E no caso (comum) de ser alguém incapaz de seguir uma discussão racional, ela vai usar sua negativa de responder para auto-proclamar vitoriosa. E se o público também não for muito… brilhante, vai parecer que você perdeu mesmo.

Minha dica: Não negocie com terroristas. Gente que argumenta com essa falácia não merece o prazer de avançar uma discussão. Seja firme, não entre no jogo dela.

RED HERRING

Red Herring é uma falácia baseada em distrair o adversário no meio de uma discussão. O nome dessa falácia se refere a um tipo de peixe preparado de forma especial, cujo processo o deixa com um cheiro forte e aspecto avermelhado. Mas ênfase no cheiro forte… O cheiro que mascara outros cheiros ao seu redor. Em português, o nome mais comum para essa falácia é “Olha o avião!”. Vamos usar um exemplo bem didático:

MARIA RUELA: Onde você estava a noite passada?
ZÉ RUELA: Olha o avião!
MARIA RUELA: Onde?
ZÉ RUELA: Perdeu…
MARIA RUELA: Sobre a noite passada…
ZÉ RUELA: Boeing!
MARIA RUELA: O quê?
ZÉ RUELA: Acho que era um Boeing.
MARIA RUELA: Como você sabe que era um Boeing?
ZÉ RUELA: O formato das asas… Você sabia que eu já fui piloto?
MARIA RUELA: Sério?
ZÉ RUELA: Sério. *sorriso falacioso*

O exemplo foi cretino, mas é muito importante que não confundamos Red Herring com Espantalho. Apesar dos dois desviarem o foco da discussão, criando outro argumento, no Red Herring não há a menor necessidade de se desvirtuar algo que a outra pessoa já está dizendo. Imagine um pai distraindo a atenção do filho pequeno com a promessa de sorvete logo após uma incômoda pergunta sobre sexo, ou qualquer desenho do Pernalonga!

Mas é claro que não precisa ser non-sense, Red Herring pode ser escrotamente parecido com uma discussão lógica, desde que se misture discretamente com a argumentação original. Não sou de fazer isso, mas vou transcrever um exemplo perfeito encontrado no ceticismo.net:

“Você pode até dizer que a pena de morte é ineficiente no combate à criminalidade, mas e as vítimas? Como você acha que os pais se sentirão quando virem o assassino de seu filho vivendo às custas dos impostos que eles pagam? É justo que paguem pela comida do assassino de seu filho?”
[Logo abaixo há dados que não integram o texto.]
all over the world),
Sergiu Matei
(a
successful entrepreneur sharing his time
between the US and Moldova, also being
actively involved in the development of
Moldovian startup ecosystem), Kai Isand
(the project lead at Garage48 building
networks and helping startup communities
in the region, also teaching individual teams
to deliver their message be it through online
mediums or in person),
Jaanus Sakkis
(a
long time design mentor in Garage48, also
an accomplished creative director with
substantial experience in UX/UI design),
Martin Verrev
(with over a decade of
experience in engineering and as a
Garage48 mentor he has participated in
Se a pessoa ouvindo ou lendo isso entra na discussão sobre as vítimas, o argumento original deixa de ser tocado. No lugar dele, um provável tema mais seguro para quem está usando essa falácia. Existem duas boas formas de lidar com essa falácia:

  1. Ficar no assunto original, ignorando o desvio ou dando um corte seco com uma resposta curta;
  2. Separar a discussão em tópicos. Assim cada um deles é resolvido à parte. Em texto é bem mais simples, mas dá para fazer “ao vivo” também. Basta deixar claro que reconheceu o novo tema e que vai tratar dele assim que terminar a discussão já iniciada. A outra pessoa fica amarrada, porque você pode “cantar vitória” sobre o ponto do qual ela fugiu se ela insistir em ir para o desvio. É meio babaca essa coisa de se pronunciar vencedor, mas tem uma margem de acerto enorme nesses casos.

TU QUOQUE

Ou, “Você também”. Dizer que uma pessoa também faz uma coisa que está criticando não significa necessariamente que a crítica não tem fundamento. No máximo, explicita hipocrisia. Esta falácia vai aparecer muitas vezes no meio de qualquer discussão com uma carga emocional mais pesada.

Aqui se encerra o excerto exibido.